Das Nachschlagewerk kann als Weiterführung des „Handbuch Lehrerbildung“ aus dem Jahr 2004 [1] gesehen werden. Das Repertoire an Handbüchern ist im englisch- sowie deutschsprachigen Raum im Zusammenhang mit dem Lehrberuf gut aufgestellt, es gibt jedoch bisher speziell für den deutschsprachigen Raum kein Handbuch, das zentrale Entwicklungen im Zuge der „Qualitätsoffensive Lehrerbildung“ und den damit verbundenen Reformanstrengungen diskutiert. Das zentrale Anliegen der Autor/-innen Forschung, Lehre und Entwicklung im deutschsprachigen Raum in ihrem Werk zu vereinen, ist ihnen sehr gut gelungen. Die Autor/-innen zeigen, wie sich in den letzten Jahren die Forschungslage in der Lehrer/-innenbildung zu einem umfangreichen, heterogenen und evidenzorientierten Feld entwickelt hat. Spannend für die Leser/-innen sind zudem die herausgearbeiteten Desiderate sowie Notwendigkeiten, welche neue Perspektiven in unterschiedlichen Feldern aufzeigen.

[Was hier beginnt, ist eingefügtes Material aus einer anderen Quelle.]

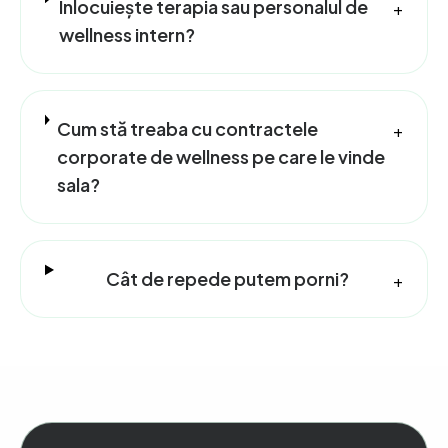
Înlocuiește terapia sau personalul de
+
wellness intern?
Cum stă treaba cu contractele
+
corporate de wellness pe care le vinde
sala?
Cât de repede putem porni?
+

Die Autor/-innen präsentieren einen systematischen und forschungsbasierten Überblick zu weiten Bereichen der Lehrer/-innenbildung. Die 108 Beiträge von insgesamt 174 Autor/-innen liefern ein mehrperspektivisches und breites Orientierungswissen zu fachlichen, fachdidaktischen, bildungswissenschaftlichen und schulpraktischen Diskursen. Der Aufbau des Handbuchs ist kohärent und nachvollziehbar. Es unterteilt sich in 11 größere thematische Abschnitte. Der thematische Bogen spannt sich von Aufgaben, Herausforderungen, Ansätzen und Methoden in der Lehrer/-innenbildung über die Geschichte, Entwicklungen und Qualifikationswege bis hin zu zentralen Komponenten der Lehrer/-innenbildung wie die Fachdidaktik, Bildungswissenschaften oder der Schulpraxis. Der letzte Abschnitt widmet sich spezifischen Akteur/-innen wie Lehramtsstudierende, Referendar/-innen, Lehrer/-innenbildende sowie Entscheidungstragende.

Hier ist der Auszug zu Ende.